*** Opening Given data ***

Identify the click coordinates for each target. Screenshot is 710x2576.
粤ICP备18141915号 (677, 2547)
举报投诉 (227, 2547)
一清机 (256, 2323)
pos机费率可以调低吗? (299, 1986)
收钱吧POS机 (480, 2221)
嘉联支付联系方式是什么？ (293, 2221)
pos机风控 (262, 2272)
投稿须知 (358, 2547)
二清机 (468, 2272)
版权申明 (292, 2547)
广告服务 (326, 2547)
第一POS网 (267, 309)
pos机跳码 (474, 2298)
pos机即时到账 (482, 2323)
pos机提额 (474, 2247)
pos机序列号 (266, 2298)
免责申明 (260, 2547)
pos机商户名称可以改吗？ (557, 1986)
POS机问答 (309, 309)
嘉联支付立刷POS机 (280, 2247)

*** Closing Given data ***
*** Opening Given data ***

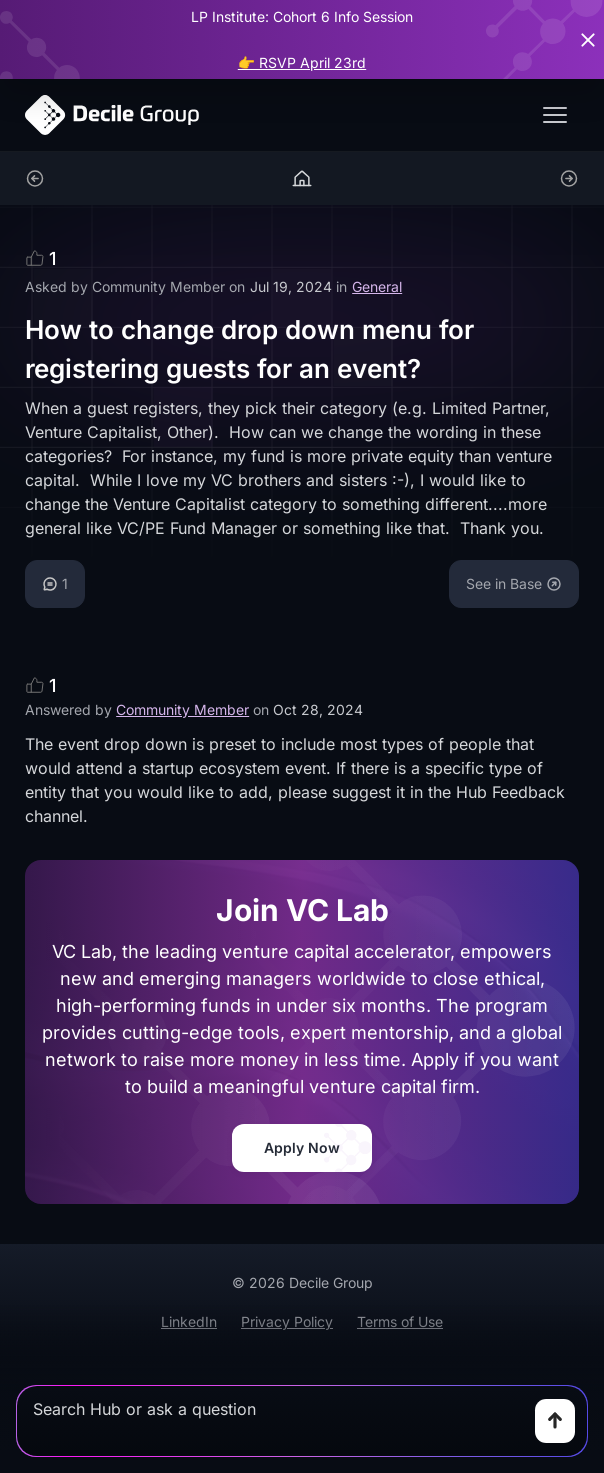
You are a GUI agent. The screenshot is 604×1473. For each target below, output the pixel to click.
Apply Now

*** Closing Given data ***
*** Opening Given data ***

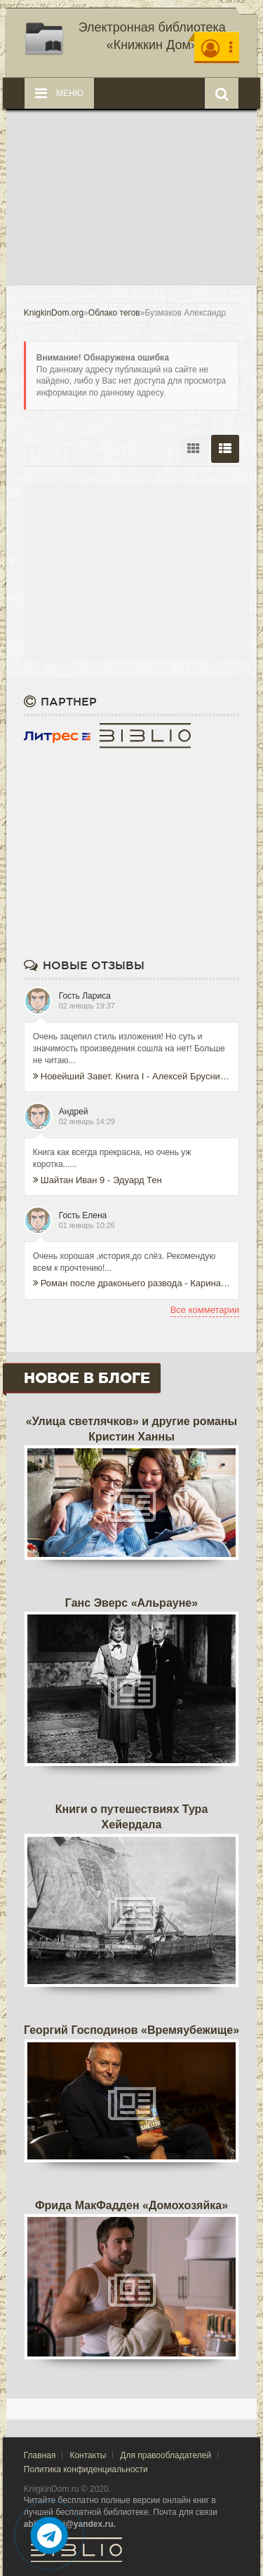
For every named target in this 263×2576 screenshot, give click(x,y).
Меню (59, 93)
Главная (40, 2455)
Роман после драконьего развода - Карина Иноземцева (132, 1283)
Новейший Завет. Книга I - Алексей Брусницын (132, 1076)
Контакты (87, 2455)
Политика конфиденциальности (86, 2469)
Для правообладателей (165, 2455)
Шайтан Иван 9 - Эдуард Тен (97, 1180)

*** Closing Given data ***

**Activity**
Using the data above, extract exactly the lines from the one that holds "二清机 (468, 2272)" to the one that holds "嘉联支付立刷POS机 (280, 2247)", both ends included, and no others.

**Your solution**
二清机 (468, 2272)
版权申明 (292, 2547)
广告服务 (326, 2547)
第一POS网 (267, 309)
pos机跳码 (474, 2298)
pos机即时到账 (482, 2323)
pos机提额 (474, 2247)
pos机序列号 (266, 2298)
免责申明 (260, 2547)
pos机商户名称可以改吗？ (557, 1986)
POS机问答 (309, 309)
嘉联支付立刷POS机 (280, 2247)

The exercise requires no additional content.